Remove all skin and visible fat from the chicken parts.
Briefly brown them in a skim of oil flavoured with a dab of butter in a Dutch oven or deep frypan.
Meanwhile, cut large mushrooms into quarters, but leave small ones whole. Leave tiny onions whole, but cut larger ones into chunks. Trim and chop celery and carrots.
Remove the chicken from the pot.
Soften the onions and mushrooms in the oil remaining in the pot and add flour, stirring for a few minutes until it’s bubbly.
Add a robust, dry, red wine and stir over medium-high heat until it bubbles, is reduced by about one third and thickens. Add hot chicken stock.
Return chicken to the pot and add herbs, garlic, celery, carrots and salt and pepper, to taste.
Cover and put into the oven for about half an hour, or simmer, covered, on top of the stove, stirring regularly, for the same length of time.
Check chicken for doneness, taste for seasoning and serve over brown rice, whole wheat pasta or small whole, steamed potatoes.

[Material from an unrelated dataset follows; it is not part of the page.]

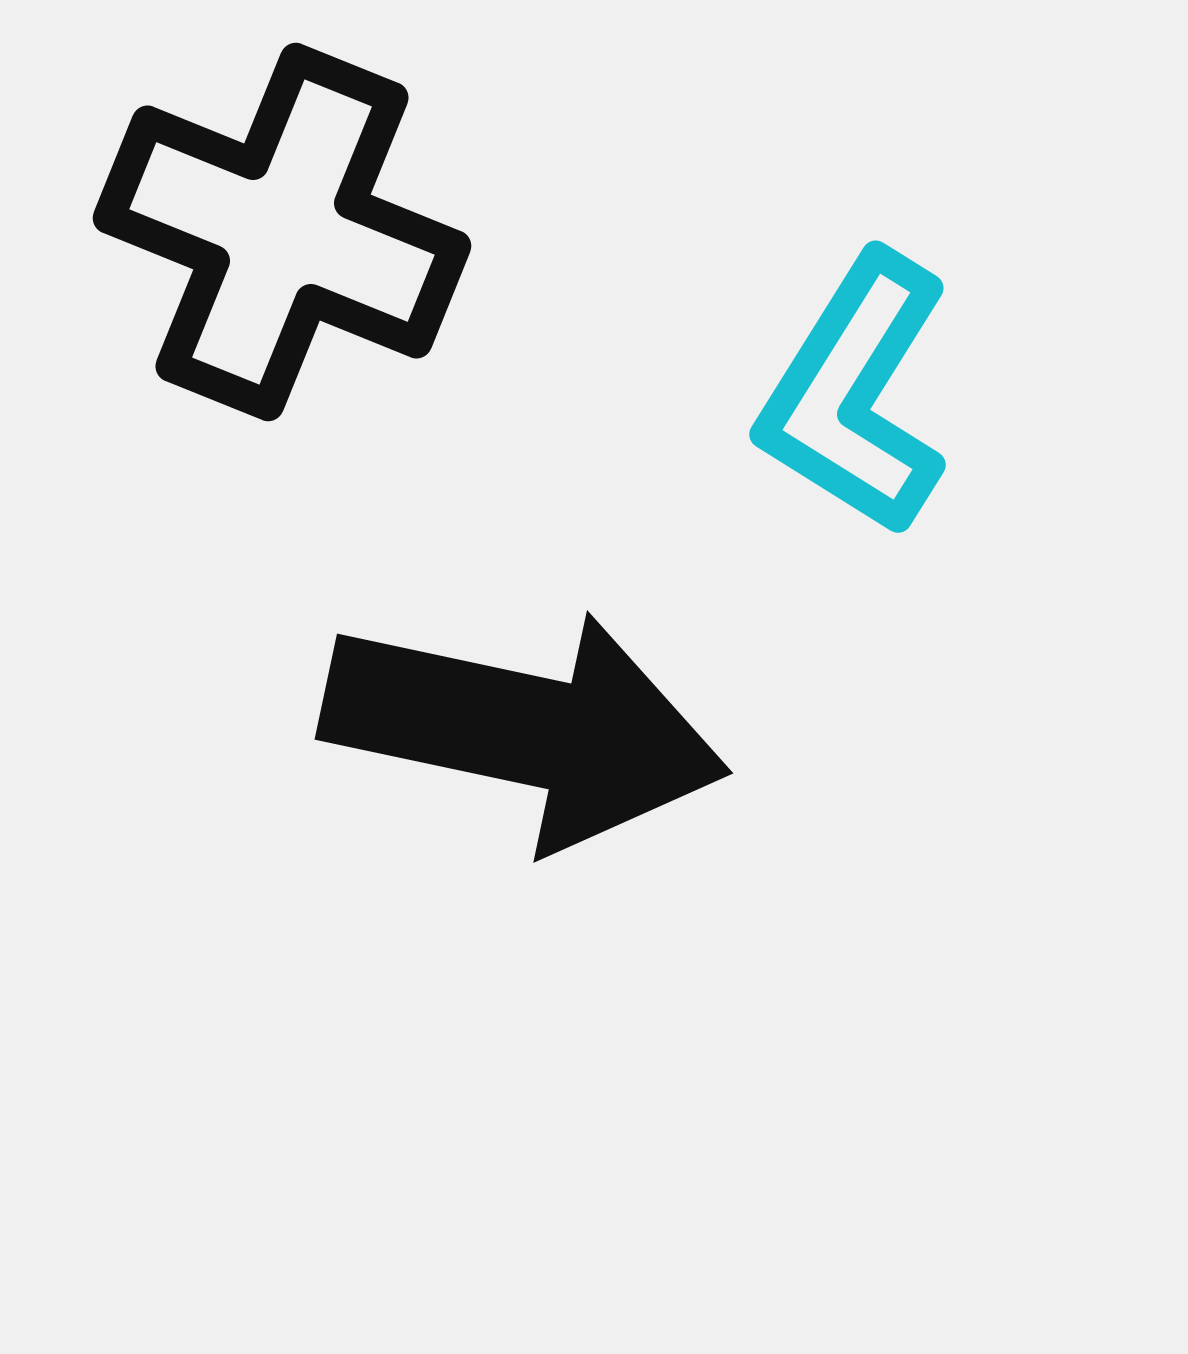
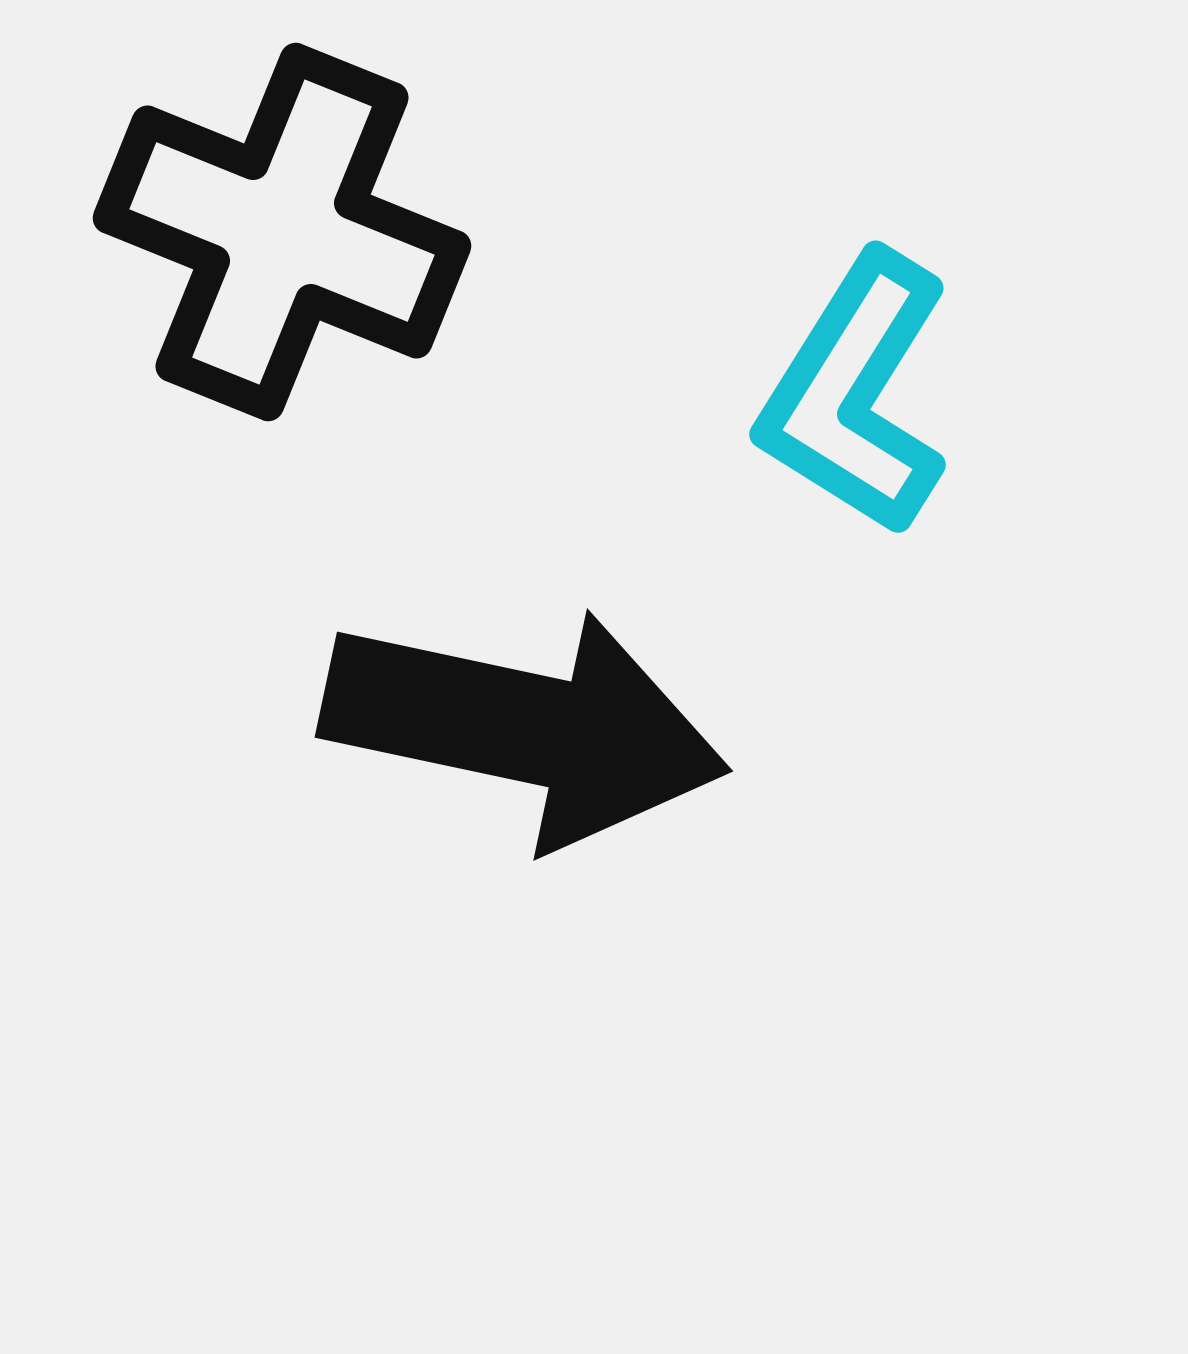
black arrow: moved 2 px up
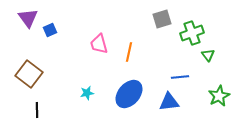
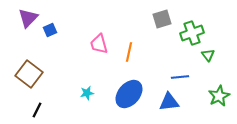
purple triangle: rotated 20 degrees clockwise
black line: rotated 28 degrees clockwise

Codfather’s Lobster Risotto
This recipe of chef Tyler Groenestyn’s is rich and creamy and delicious. Codfather’s lobster stock is really yummy and would be lovely in a chowder too. Master of Wine Rhys Pender of WinePlus recommends pairing this with the Quails Gate chardonnay, and he knows his wines!
2 lobster tails
4 c. (1 l) Codfather’s lobster stock
2 garlic cloves
2 tbsp. (30 ml) olive oil
1 c. (250 ml) arborio or carnarolli rice
1/2 c. (125 ml) white wine
4 oz. (114 g) butter
1/2 c. (125 ml) fresh parmesan cheese
salt and pepper, to taste
1 tbsp. (15 ml) fresh tarragon
Cook the lobster tails in simmering salted water for six to eight minutes. Remove the meat from the shells and cut it into one-inch pieces.
Heat lobster stock and keep it warm over low heat.
Mince shallots and garlic.
Heat a pot over medium heat and add olive oil. Cook shallots and garlic until translucent.
Add rice and continue cooking for a couple of minutes, turning about in the pot.
Add half the lobster stock and cook, continuously stirring, until most of the liquid has been absorbed.
Add the remainder of the stock a quarter-cup at a time, continuously stirring, until all the stock has been used.
Taste the rice to ensure it is cooked all the way through.
Add the cut-up, cooked lobster meat, butter and grated, fresh parmesan cheese. Fold it all together until it is fully mixed. Season to taste with salt and pepper.
Garnish with chopped fresh tarragon.